La muerte de dos personas en Cocoa Beach, en la costa atlántica de Florida, volvió a poner en primer plano uno de los peligros más subestimados de esa zona: las corrientes de resaca. El incidente ocurrió el 14 de abril, cuando equipos de emergencia respondieron a una situación en el agua cerca de 4th Street South y encontraron a cuatro personas en el mar. Dos de ellas, una mujer de 34 años de Ohio y un hombre de 42 años de Connecticut, murieron después de ser sacadas del agua y trasladadas al hospital. La versión difundida por autoridades y medios locales es que ambos entraron al mar para ayudar a un menor o a varios niños en apuros.
El caso no ocurrió en un día cualquiera. El Servicio Meteorológico Nacional mantenía para esa franja de la costa este de Florida un alto riesgo de corrientes de resaca, y la oficina de Melbourne advirtió que entrar al océano estaba fuertemente desaconsejado. Ese mismo mapa estatal mostraba riesgo alto para buena parte del litoral atlántico floridano el 15 de abril, mientras persistían avisos por corrientes peligrosas en los condados costeros de Brevard, entre otros.
La gravedad del fenómeno no es menor en términos estadísticos. Un usuario, en los comentarios de un post publicado por el meteorólogo floridano Matt Devitt, preguntaba ¿cuál es el promedio anual de personas fallecidas por corrientes de resaca en Florida?. La mejor referencia oficial para responder ese dato es un documento del National Weather Service en Melbourne que indica que, desde 1989, el promedio ha sido de 19 muertes al año en Florida por esta causa. Ese mismo material sostiene que, en promedio, las corrientes de resaca provocan más muertes en el estado que huracanes, tornados y rayos combinados. A escala nacional, NOAA añade que en las playas de Estados Unidos las muertes por corrientes de resaca superan las 100 al año.
La conversación alrededor del caso en redes sociales refleja además una mezcla de miedo, experiencia personal y desconocimiento. Varios usuarios insistieron en que el problema principal es el pánico. Algunos contaron que lograron salir nadando en paralelo a la costa o en diagonal, mientras otros defendieron la idea de flotar y dejar que la corriente pierda fuerza antes de intentar regresar. También hubo comentarios reclamando más carteles, banderas más visibles y avisos en español, sobre todo porque buena parte de quienes entran al agua en esta época son turistas que no conocen bien el comportamiento del Atlántico en Florida.
Mucha gente llega a la playa sin saber leer el riesgo.
Un artículo publicado por Cuballama años atrás explica de forma sencilla cómo actuar ante una corriente de resaca. Nuestro medio recordaba que estas corrientes son responsables de una gran parte de los rescates en el mar y subrayaba que la reacción instintiva de pelear contra el agua suele empeorar la situación. La recomendación central era no intentar vencer la corriente nadando directamente hacia la orilla, porque eso agota al bañista en pocos minutos.

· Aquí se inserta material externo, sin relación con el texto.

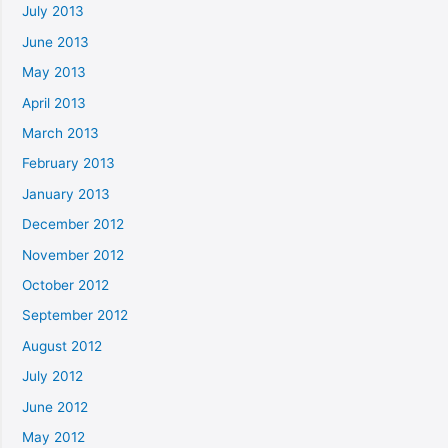
July 2013
June 2013
May 2013
April 2013
March 2013
February 2013
January 2013
December 2012
November 2012
October 2012
September 2012
August 2012
July 2012
June 2012
May 2012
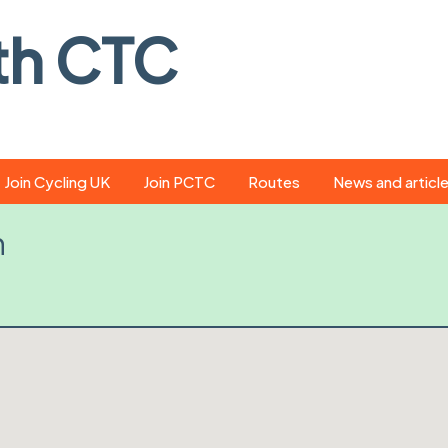
th CTC
Join Cycling UK
Join PCTC
Routes
News and articl
ride
Route library
Pedal - the club
h
magazine
ed
GPX search
Cycling UK new
ar
Our route grading
scheme
Portsmouth CT
s
Café list
Weather foreca
ools
Online tracking
Campaign upda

La guía oficial del National Weather Service y NOAA coincide con esa idea. Si una persona queda atrapada en una corriente de resaca, debe mantener la calma, pedir ayuda si puede, no nadar de frente contra el flujo y desplazarse en paralelo a la orilla para salir del canal de agua que la arrastra mar adentro. Si no puede avanzar de inmediato, la recomendación es flotar o mantenerse a la superficie hasta que la corriente pierda intensidad y entonces buscar el regreso a una zona segura. NOAA insiste además en otro punto decisivo: si alguien ve a otra persona atrapada, lo más seguro es lanzar un flotador o pedir auxilio a salvavidas, no improvisar un rescate entrando al agua sin preparación.
El nuevo caso de Cocoa Beach también reabrió otra discusión local: la cobertura de salvavidas. Algunos reportes señalaron que el área del incidente estaba a aproximadamente una milla de la torre de vigilancia más cercana y que la ciudad seguía buscando personal para cubrir vacantes antes de la temporada alta. Esa combinación de mar peligroso, playas muy concurridas y zonas sin vigilancia inmediata ayuda a entender por qué cada aviso meteorológico merece ser tomado en serio.
En Florida, donde millones de personas visitan playas cada año, el problema no es raro ni nuevo. Lo que cambia de un caso a otro es la velocidad con que una escena cotidiana se convierte en tragedia. Dos adultos vieron a un menor en problemas, entraron al agua para ayudar y no salieron con vida. La historia golpea porque tiene algo de reflejo humano elemental, pero también porque vuelve a demostrar que el mar no perdona improvisaciones, sobre todo cuando hay bandera roja y corriente marcada.